AMAT 584: Topological Data Analysis II — Spring 2022

 Classroom  Earth Science 143
 Class hours  MW 11:40am—1:00pm
 Professor  Boris Goldfarb
 Office  ES (Earth Science) 115
 Office hours  M 9:00am—10:30am, W 10:00am—11:30am
 Telephone  518-442-4633 (leave a message)
 Email address  bgoldfarb at albany.edu
 WWW page  https://www.albany.edu/~goldfarb/

About the course: This course is part of the graduate program, Master of Science in Data Science in the Mathematics and Statistics Department. The purpose of this course to introduce topological data analysis including the theoretical foundations and various implementations of the methods.

Reading/Homeworks/Tests: There is no appropriate text for this course. I will be writing and distributing notes. I plan to do that one section at a time, ahead of the days that we cover the material in class. You can read the handout before or after each lecture. There will be 20 sections. Each section will contain problems to solve. That will be the official homework. I will collect the homework and grade it. We can also discuss the homework problems in class, so definitely bring any questions to class. As you can see there will be no in-class tests.

Grades: The course letter grades will be based on the total score obtained from the homework grades:

    10 homeworks =  100% (each homework is worth 10 points)

The rule regarding the homework due dates this semester will be as follows. I encourage you to start solving the problems as soon as we start reading from a section. I will announce in class when a collection from 2 sections are due to be submitted for grading. The policy regarding the late homework is this: if it is turned in within 24 hours after the BEGINNING of the class it's due, the perfect score will be reduced to 8 points, within between 24 and 48 hours to 6 points, and so on.
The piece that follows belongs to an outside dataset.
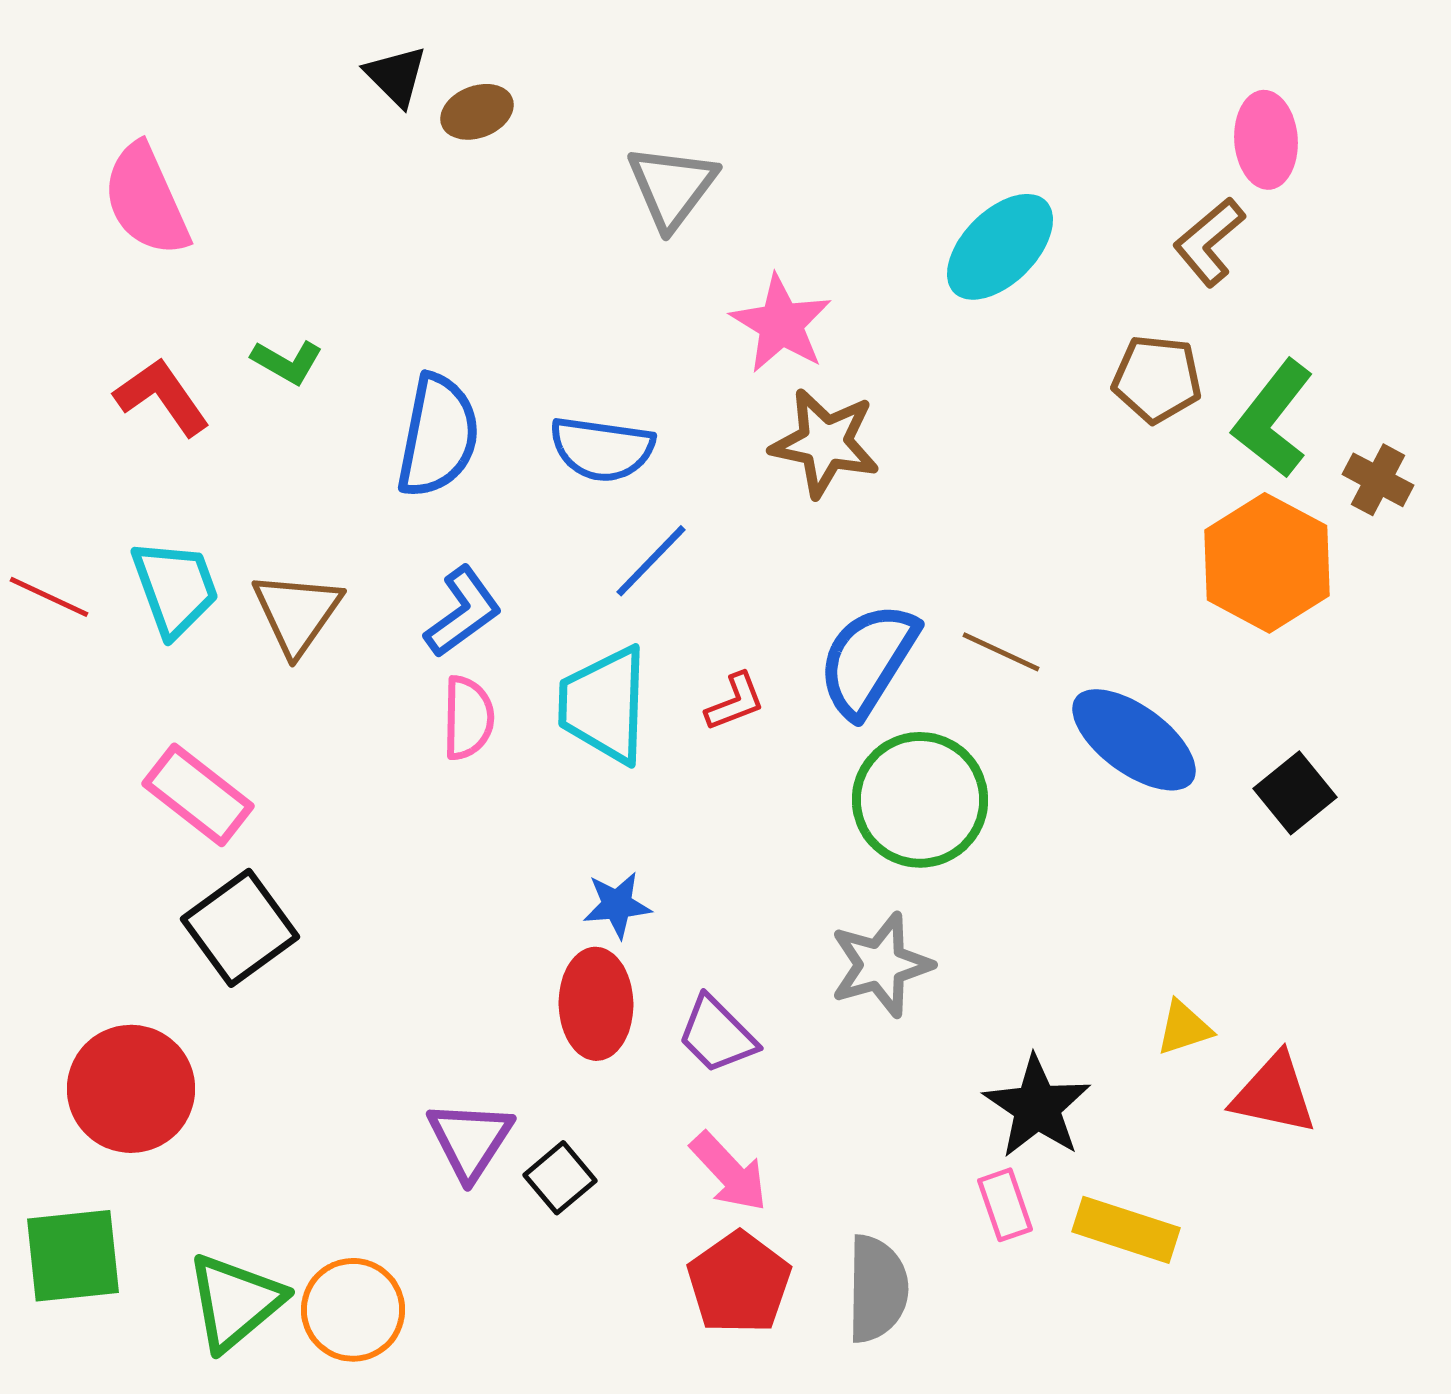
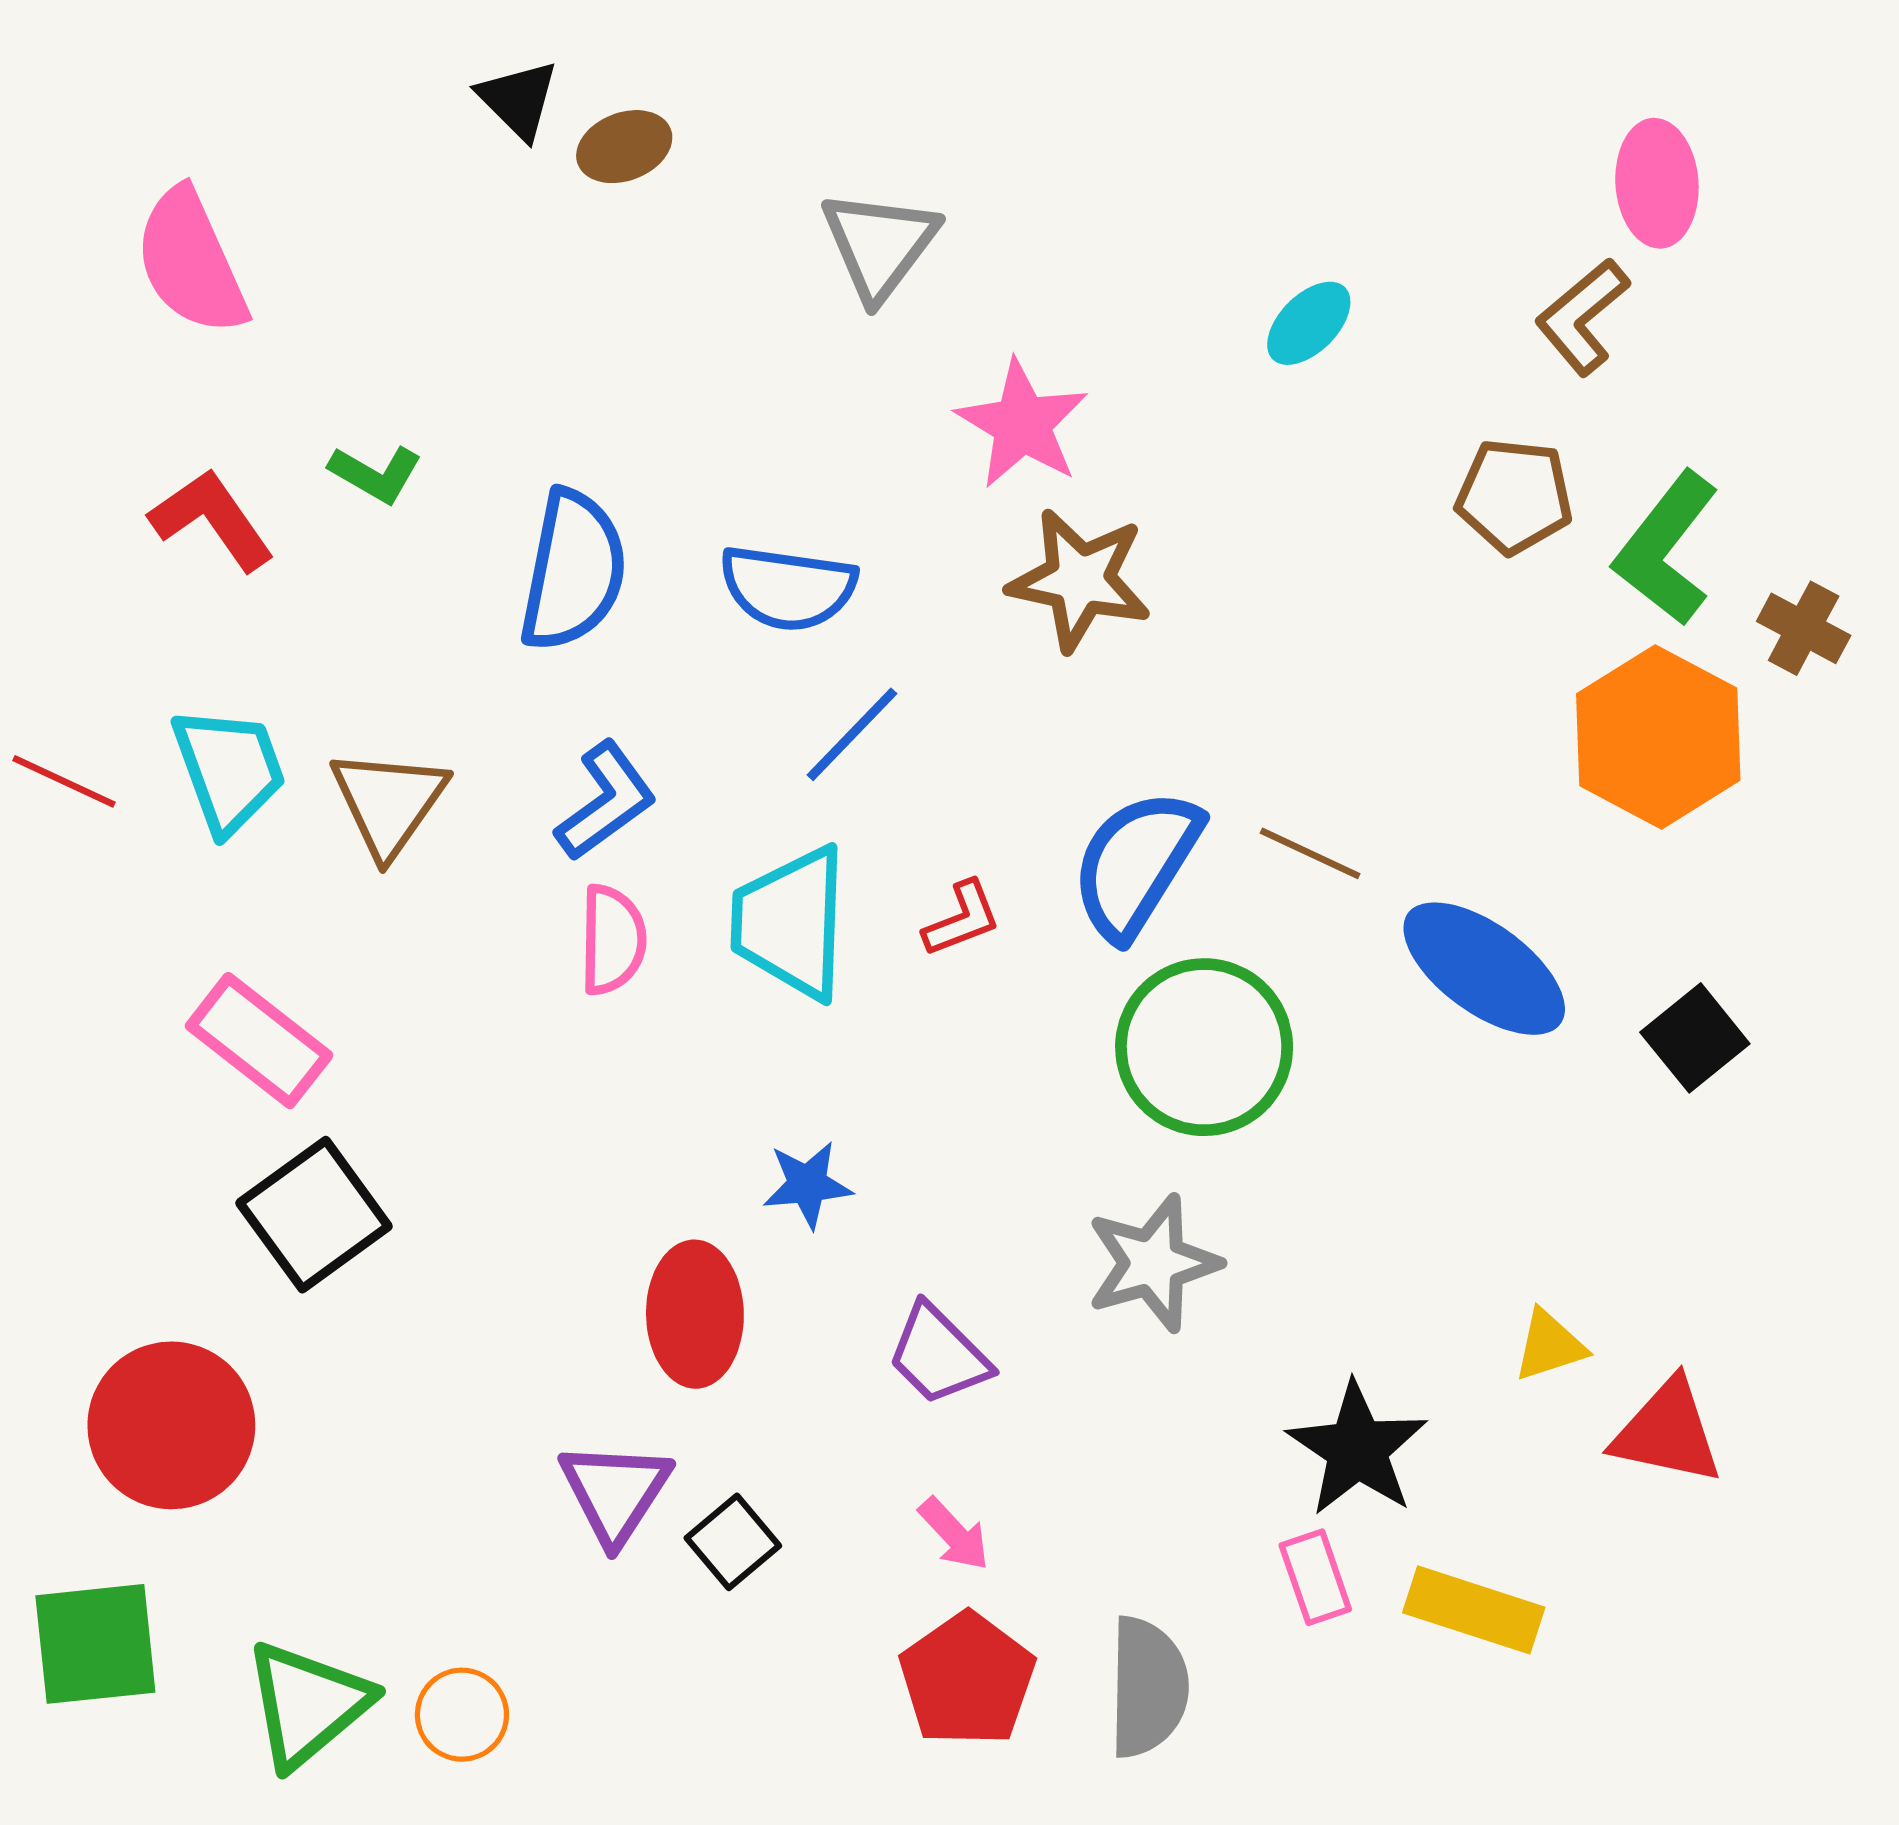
cyan ellipse: (1000, 247) -> (1309, 323), size x0.6
red ellipse: (596, 1004) -> (695, 1314), moved
pink arrow: (729, 1172) -> (954, 1534), size x0.7
orange circle: (353, 1310) -> (462, 1715), size x0.7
The following information is added to satisfy the Minimum Contents of a Class Syllabus requirements. The prerequisite for this class is AMAT 583 or background in algebraic topology. You need to be admitted to the graduate program in mathematics or data science or talk to me to get a permission to register. The course is A-E graded. Attendance is critical to success in the class. Doing and turning in homework too. You are expected to follow the University's Standards of Academic Integrity and Medical Excuse Policies.